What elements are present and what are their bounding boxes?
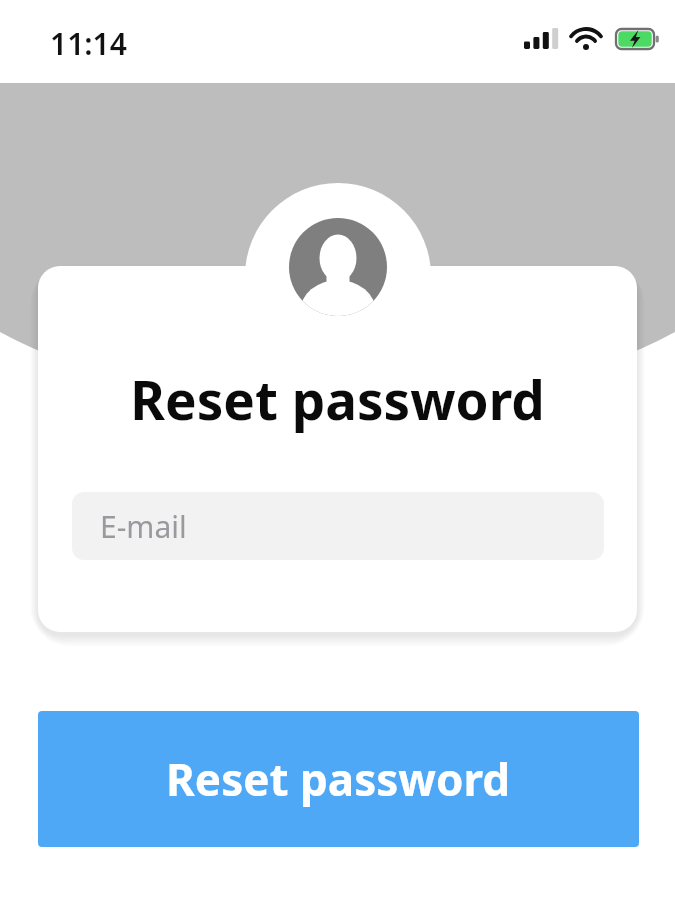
staticText: 11:14 [50, 23, 127, 64]
staticText: Reset password [38, 363, 637, 435]
staticText: E-mail [100, 506, 187, 547]
other: Signal, Wi-Fi and battery status [520, 24, 660, 58]
staticText: Reset password [166, 749, 511, 809]
button[interactable]: E-mail [72, 492, 604, 560]
button[interactable]: Reset password [38, 711, 639, 847]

________________________________________

» TASK STATEMENT: Once the pictures are removed, repeat all of the data above exactly.

» ANSWER SPACE:
What elements are present and what are their bounding boxes?
staticText: 11:14 [50, 23, 127, 64]
staticText: Reset password [38, 363, 637, 435]
staticText: E-mail [100, 506, 187, 547]
other: Signal, Wi-Fi and battery status [520, 24, 660, 58]
staticText: Reset password [166, 749, 511, 809]
button[interactable]: E-mail [72, 492, 604, 560]
button[interactable]: Reset password [38, 711, 639, 847]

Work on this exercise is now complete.